Information supplied
....
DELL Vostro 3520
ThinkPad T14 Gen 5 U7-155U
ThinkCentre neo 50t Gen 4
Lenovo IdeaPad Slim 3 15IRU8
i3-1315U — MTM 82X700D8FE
....
Instructions to follow
Reproduce every line of the data verbatim.

Solution
DELL Vostro 3520
ThinkPad T14 Gen 5 U7-155U
ThinkCentre neo 50t Gen 4
Lenovo IdeaPad Slim 3 15IRU8
i3-1315U — MTM 82X700D8FE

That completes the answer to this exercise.